Dragoş Vodă Cernăuţi was founded Rumänischer Fußballklub Czernowitz (RFK Chernowitz). At the time, Cernăuţi belonged to the Austria-Hungarian Empire. In 1919, the club's name was changed to Dragoș Vodă Cernăuţi based on Dragoș, the legendary founder of the Principality of Moldova in 1352. Dragoş Vodă Cernăuţi represented the Romanian community in the city, the other ethnicities that were represented were the Germans (Jahn Cernăuți), Jews (Maccabi Cernăuți and Hakoah Cernăuți), Polish (Polonia Cernăuți), Ukrainians (Dovbuș Cernăuți).

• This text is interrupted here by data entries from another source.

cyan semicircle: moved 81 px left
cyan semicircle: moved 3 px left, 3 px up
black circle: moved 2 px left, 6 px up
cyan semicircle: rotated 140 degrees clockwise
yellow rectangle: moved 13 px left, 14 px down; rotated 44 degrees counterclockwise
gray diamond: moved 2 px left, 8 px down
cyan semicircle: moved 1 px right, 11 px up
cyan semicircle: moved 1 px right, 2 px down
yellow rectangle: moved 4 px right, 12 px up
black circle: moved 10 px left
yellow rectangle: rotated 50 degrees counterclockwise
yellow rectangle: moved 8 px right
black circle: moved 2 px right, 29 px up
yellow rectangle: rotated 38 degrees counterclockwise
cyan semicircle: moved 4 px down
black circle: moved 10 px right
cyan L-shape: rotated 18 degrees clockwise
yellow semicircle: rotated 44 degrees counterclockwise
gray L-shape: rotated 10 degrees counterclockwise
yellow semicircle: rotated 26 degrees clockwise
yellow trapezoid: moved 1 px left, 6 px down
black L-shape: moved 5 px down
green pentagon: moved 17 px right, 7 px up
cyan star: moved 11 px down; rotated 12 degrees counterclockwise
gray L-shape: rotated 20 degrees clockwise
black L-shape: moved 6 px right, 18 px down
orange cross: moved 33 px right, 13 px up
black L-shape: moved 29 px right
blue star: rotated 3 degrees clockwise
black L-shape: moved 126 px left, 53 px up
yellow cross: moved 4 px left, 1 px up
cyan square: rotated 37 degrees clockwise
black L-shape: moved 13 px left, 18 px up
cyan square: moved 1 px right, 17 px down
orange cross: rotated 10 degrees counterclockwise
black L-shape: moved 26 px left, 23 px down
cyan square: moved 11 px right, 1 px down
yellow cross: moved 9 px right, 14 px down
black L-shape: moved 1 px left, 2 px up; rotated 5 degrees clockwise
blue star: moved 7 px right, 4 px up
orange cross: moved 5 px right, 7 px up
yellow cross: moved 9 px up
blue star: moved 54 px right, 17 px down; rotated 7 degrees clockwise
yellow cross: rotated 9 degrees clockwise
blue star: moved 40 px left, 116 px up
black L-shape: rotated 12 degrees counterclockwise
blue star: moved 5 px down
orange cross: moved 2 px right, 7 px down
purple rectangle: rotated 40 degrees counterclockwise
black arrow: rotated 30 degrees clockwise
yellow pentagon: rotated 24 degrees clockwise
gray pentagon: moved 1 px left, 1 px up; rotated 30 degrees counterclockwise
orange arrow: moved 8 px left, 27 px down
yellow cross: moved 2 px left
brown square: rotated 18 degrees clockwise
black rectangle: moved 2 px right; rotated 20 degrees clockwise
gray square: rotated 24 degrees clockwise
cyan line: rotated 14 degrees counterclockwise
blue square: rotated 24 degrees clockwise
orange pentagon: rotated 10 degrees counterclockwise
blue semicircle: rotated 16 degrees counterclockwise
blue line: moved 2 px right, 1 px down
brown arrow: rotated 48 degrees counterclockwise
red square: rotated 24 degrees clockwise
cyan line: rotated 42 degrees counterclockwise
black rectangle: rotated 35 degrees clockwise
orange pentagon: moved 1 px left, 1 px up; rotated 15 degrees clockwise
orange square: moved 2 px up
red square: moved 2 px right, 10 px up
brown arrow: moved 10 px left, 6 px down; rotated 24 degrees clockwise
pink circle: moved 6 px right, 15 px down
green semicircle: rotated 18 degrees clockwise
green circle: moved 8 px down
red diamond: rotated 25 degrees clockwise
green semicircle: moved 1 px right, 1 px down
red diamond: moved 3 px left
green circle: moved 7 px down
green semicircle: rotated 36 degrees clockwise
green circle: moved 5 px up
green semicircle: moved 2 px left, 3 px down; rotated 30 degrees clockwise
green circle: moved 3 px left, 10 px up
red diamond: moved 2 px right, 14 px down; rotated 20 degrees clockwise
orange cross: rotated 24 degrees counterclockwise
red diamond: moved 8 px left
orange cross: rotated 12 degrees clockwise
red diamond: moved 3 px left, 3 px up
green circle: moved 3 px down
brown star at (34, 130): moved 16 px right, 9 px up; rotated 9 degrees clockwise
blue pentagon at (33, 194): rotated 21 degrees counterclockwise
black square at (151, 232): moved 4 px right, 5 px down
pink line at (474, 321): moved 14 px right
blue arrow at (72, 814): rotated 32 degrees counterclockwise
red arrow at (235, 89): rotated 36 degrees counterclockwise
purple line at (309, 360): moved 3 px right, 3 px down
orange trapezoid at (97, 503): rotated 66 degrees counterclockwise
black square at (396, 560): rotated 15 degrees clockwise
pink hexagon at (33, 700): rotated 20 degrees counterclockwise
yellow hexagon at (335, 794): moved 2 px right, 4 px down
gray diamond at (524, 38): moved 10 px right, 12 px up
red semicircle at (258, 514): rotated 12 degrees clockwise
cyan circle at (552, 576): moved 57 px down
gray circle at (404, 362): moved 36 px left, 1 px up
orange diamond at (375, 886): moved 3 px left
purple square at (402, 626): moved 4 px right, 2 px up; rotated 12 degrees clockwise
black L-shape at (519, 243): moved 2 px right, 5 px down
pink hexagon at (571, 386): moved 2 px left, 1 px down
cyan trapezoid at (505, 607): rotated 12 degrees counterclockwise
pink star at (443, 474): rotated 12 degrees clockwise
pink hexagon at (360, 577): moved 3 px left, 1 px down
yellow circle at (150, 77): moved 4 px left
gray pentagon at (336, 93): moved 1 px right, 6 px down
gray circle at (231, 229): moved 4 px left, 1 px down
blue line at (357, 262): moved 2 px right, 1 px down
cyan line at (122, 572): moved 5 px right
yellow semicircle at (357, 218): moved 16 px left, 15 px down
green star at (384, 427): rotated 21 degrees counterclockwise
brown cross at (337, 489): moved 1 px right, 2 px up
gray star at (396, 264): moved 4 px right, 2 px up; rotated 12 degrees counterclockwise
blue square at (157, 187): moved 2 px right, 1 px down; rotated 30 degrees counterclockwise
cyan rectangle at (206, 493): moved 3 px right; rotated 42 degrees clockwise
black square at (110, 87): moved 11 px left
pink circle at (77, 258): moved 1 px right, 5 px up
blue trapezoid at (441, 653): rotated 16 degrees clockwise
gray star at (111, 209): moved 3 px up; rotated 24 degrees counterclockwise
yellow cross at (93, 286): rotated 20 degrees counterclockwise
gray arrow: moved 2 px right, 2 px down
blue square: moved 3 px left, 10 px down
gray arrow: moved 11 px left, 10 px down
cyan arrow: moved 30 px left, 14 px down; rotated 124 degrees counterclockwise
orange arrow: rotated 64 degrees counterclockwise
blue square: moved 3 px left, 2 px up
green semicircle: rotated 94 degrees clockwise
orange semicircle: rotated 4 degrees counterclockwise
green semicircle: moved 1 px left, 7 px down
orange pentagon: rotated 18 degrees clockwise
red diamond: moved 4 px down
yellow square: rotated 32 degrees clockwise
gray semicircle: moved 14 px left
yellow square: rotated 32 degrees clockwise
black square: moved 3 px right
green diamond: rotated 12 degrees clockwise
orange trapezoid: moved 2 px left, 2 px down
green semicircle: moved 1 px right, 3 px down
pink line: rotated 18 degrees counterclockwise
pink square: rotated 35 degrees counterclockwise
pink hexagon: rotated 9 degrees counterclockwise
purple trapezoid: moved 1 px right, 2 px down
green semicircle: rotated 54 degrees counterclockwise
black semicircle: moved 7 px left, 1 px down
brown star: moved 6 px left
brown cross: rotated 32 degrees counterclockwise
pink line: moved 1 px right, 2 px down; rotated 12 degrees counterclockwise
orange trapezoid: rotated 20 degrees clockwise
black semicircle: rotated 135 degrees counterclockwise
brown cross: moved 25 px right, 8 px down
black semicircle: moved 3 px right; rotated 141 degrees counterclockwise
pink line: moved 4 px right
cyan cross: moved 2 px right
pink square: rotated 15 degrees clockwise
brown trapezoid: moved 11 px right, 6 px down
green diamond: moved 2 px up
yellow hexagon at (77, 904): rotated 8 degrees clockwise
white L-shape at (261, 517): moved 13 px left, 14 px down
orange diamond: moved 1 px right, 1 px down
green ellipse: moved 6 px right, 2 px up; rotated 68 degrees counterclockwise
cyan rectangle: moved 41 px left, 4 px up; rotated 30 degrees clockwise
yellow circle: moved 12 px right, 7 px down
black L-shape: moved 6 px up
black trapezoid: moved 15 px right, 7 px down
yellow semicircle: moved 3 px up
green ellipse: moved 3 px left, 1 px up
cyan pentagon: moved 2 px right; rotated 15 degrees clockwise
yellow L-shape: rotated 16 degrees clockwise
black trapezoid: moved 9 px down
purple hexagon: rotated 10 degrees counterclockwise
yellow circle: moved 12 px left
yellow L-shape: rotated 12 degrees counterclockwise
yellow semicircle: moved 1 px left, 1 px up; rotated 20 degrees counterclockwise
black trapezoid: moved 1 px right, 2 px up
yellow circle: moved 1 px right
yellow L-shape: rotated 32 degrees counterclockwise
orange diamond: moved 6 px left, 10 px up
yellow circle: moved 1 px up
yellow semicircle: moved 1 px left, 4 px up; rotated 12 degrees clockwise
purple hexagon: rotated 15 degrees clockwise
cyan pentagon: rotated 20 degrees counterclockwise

It became the Regional Champions of Bukovina in the seasons of 1929, 1930 and 1938.

The club played in the Romanian Soccer Championship from 1928–29 and 1929–30.
In 1932, a new format of Divizia A was introduced and Dragoş Vodă Cernăuţi has since been the only team from Chernivtsi to have played in this division (1937–38), before eventually getting relegated.

==Performances==
- Liga I:
  - Semi-final (1): 1928–29

- Bukovina Championship (Romanian: Campionatul Bucovinei)
  - Winners (4): 1928–29, 1929–30, 1932–33, 1934–35

Dragoş Vodă Cernăuţi is the only team from outside Romania's present day territory to play in the First League of Romania in the division format.